It would be of no surprise that Massachusetts has the longest history of newspaper publishing anywhere in the colonies. The very first printing press in the colonies was set up there, and by 1690 a newspaper was published in Boston, “Public Occurrences Both Foreign and Domestick”, but lasting but a single issue. In November of 2008 I did a post specifically on this title so I won’t dwell on this effort other than to say that it lasted but a single issue before being suppressed.
It was not for another fourteen years that Bartholomew Green, of the very famous Green family of printers, had the honor of printing the first newspaper to be permanently established in the colonies, the Boston “News-Letter“. Green published it for the owner, John Campbell, for 18 years and when Campbell retired Green & his successors continued the publication until the evacuation of Boston 1776, at which point the newspaper ceased.
The third newspaper in Massachusetts, also in Boston, was the famed “Boston Gazette“, printed for owner William Brooker by James Franklin, elder brother to Benjamin.
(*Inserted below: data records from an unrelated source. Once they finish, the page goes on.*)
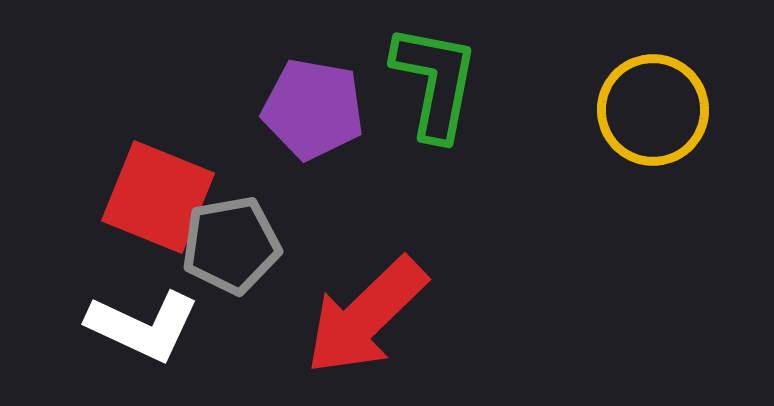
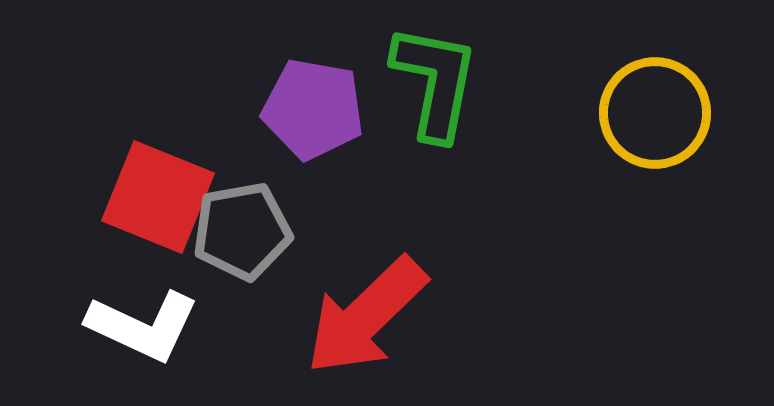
yellow circle: moved 2 px right, 3 px down
gray pentagon: moved 11 px right, 14 px up
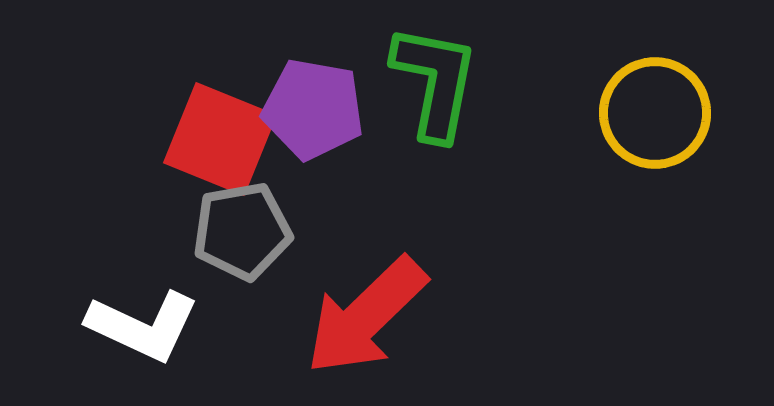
red square: moved 62 px right, 58 px up
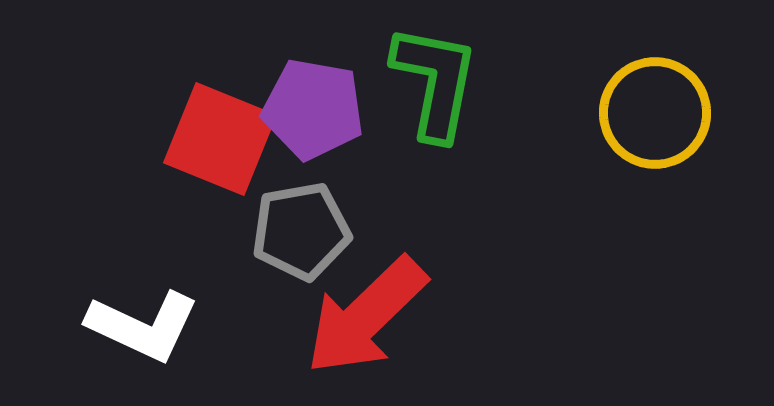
gray pentagon: moved 59 px right
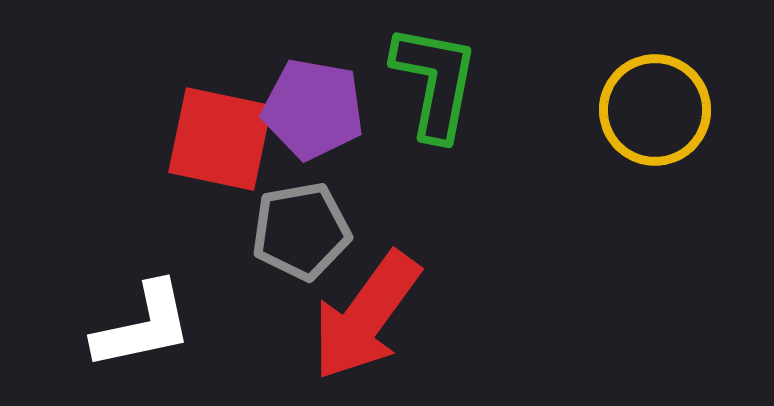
yellow circle: moved 3 px up
red square: rotated 10 degrees counterclockwise
red arrow: rotated 10 degrees counterclockwise
white L-shape: rotated 37 degrees counterclockwise
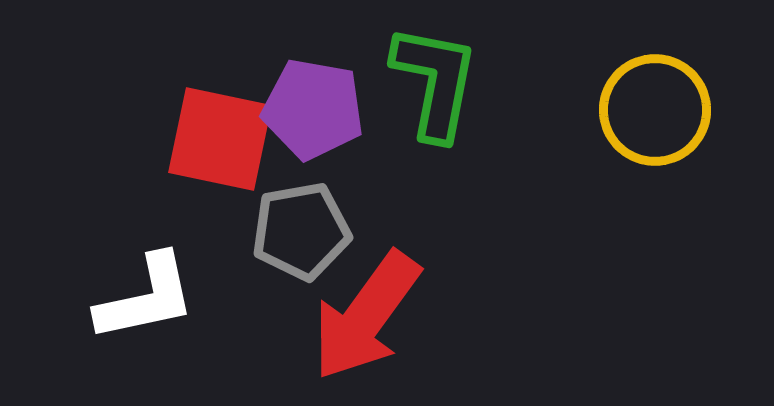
white L-shape: moved 3 px right, 28 px up
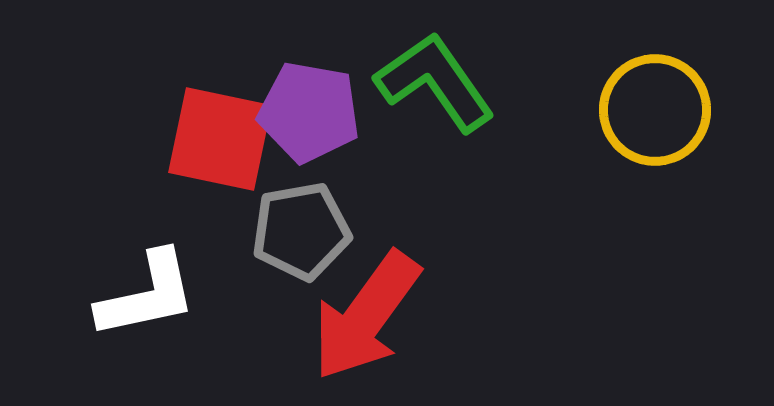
green L-shape: rotated 46 degrees counterclockwise
purple pentagon: moved 4 px left, 3 px down
white L-shape: moved 1 px right, 3 px up
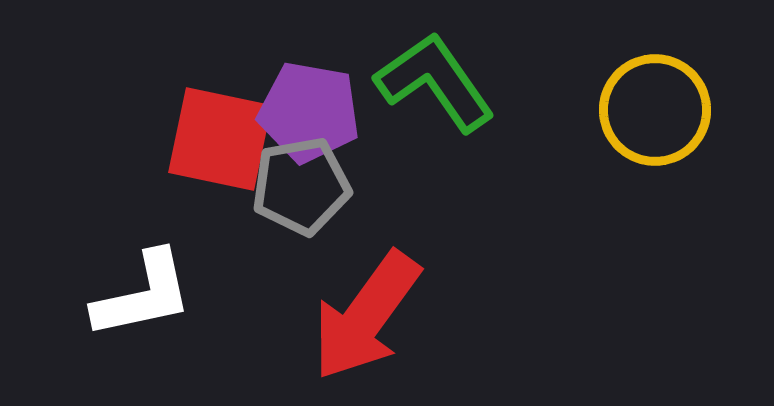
gray pentagon: moved 45 px up
white L-shape: moved 4 px left
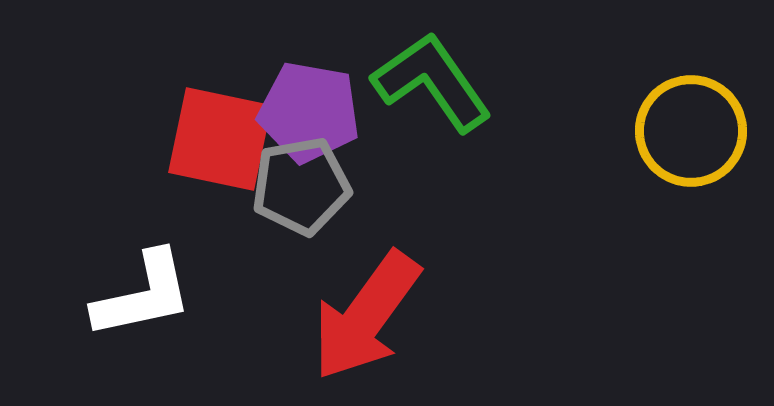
green L-shape: moved 3 px left
yellow circle: moved 36 px right, 21 px down
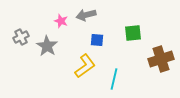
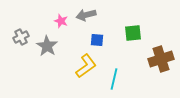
yellow L-shape: moved 1 px right
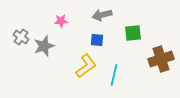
gray arrow: moved 16 px right
pink star: rotated 24 degrees counterclockwise
gray cross: rotated 28 degrees counterclockwise
gray star: moved 3 px left; rotated 20 degrees clockwise
cyan line: moved 4 px up
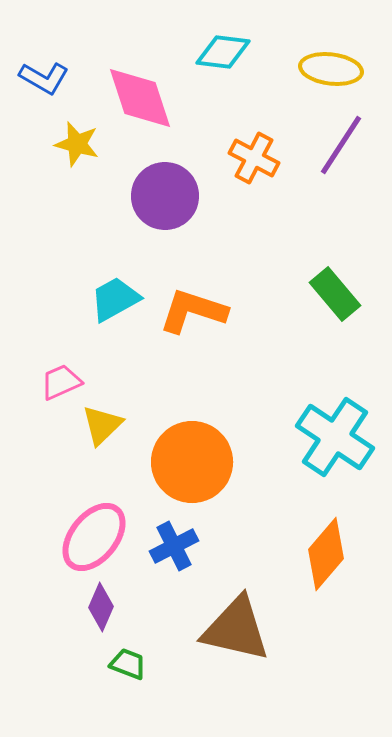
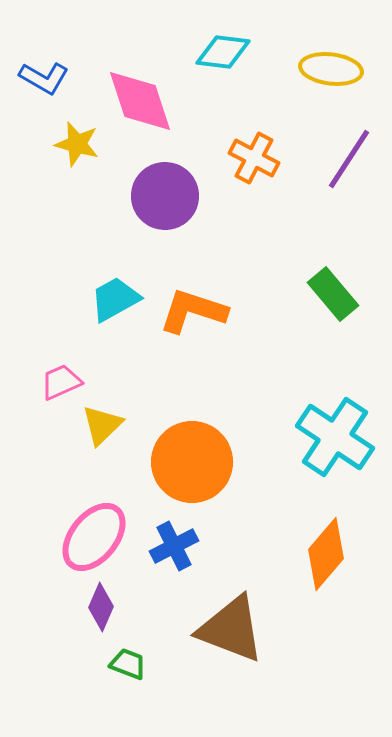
pink diamond: moved 3 px down
purple line: moved 8 px right, 14 px down
green rectangle: moved 2 px left
brown triangle: moved 5 px left; rotated 8 degrees clockwise
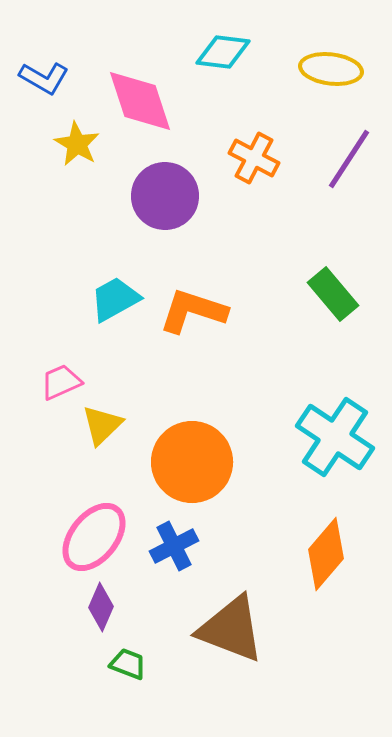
yellow star: rotated 15 degrees clockwise
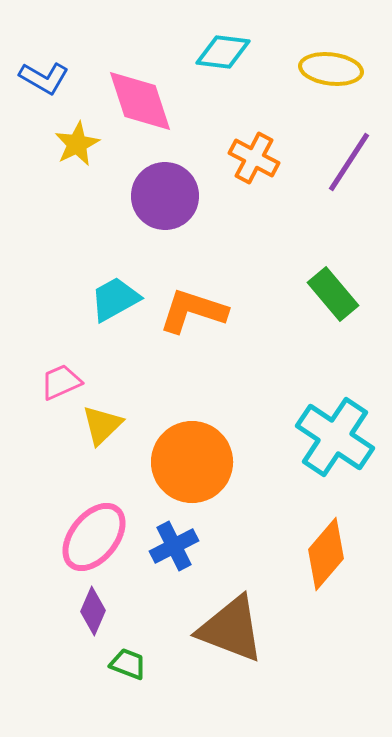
yellow star: rotated 15 degrees clockwise
purple line: moved 3 px down
purple diamond: moved 8 px left, 4 px down
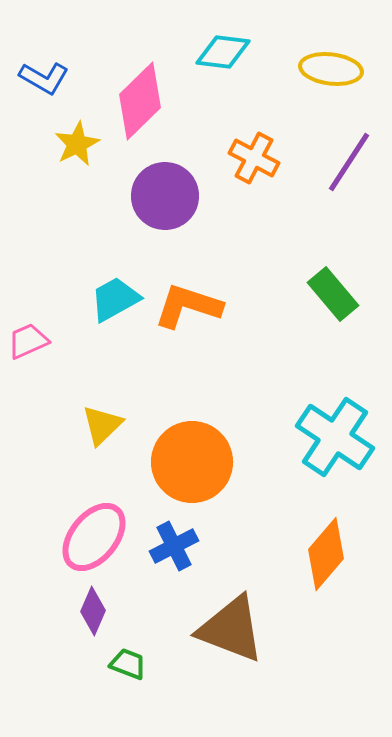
pink diamond: rotated 64 degrees clockwise
orange L-shape: moved 5 px left, 5 px up
pink trapezoid: moved 33 px left, 41 px up
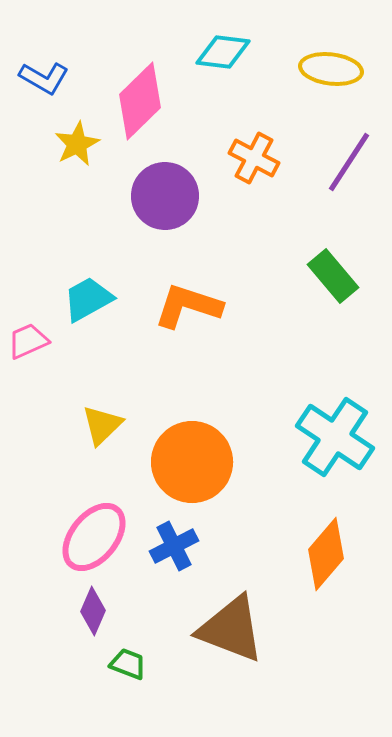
green rectangle: moved 18 px up
cyan trapezoid: moved 27 px left
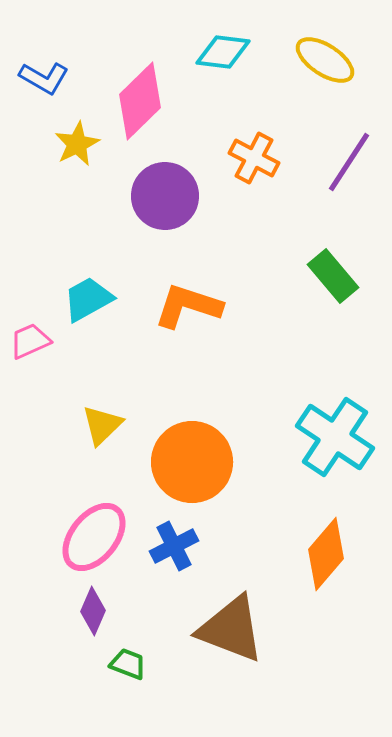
yellow ellipse: moved 6 px left, 9 px up; rotated 26 degrees clockwise
pink trapezoid: moved 2 px right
This newspaper started on Dec. 21, 1719 and when sold James Franklin decided to begin a newspaper of his own. The “New-England Courant” began Aug. 7,1721 and it was on this project that Benjamin Franklin gained his apprenticeship as a printer. He would then move to Philadelphia, buy the Pennsylvania Gazette, and the rest is, well, history.
So it was that the first three newspapers in the American colonies were all published in Boston, although it was a close call. The first newspaper outside of Boston, the “American Weekly Mercury “, began in Philadelphia on Dec. 22, 1719, just one day after the “Boston Gazette “.